* **Supplied material**
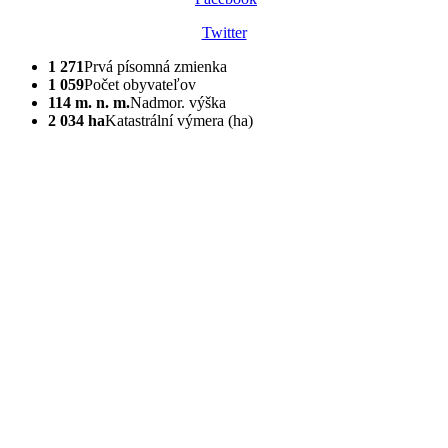
Twitter
1 271
Prvá písomná zmienka
1 059
Počet obyvateľov
114 m. n. m.
Nadmor. výška
2 034 ha
Katastrální výmera (ha)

* **Try it**
When you write out the material, reproduce each line exactly and omit any picture it holds.

* **Reply**
Twitter
1 271
Prvá písomná zmienka
1 059
Počet obyvateľov
114 m. n. m.
Nadmor. výška
2 034 ha
Katastrální výmera (ha)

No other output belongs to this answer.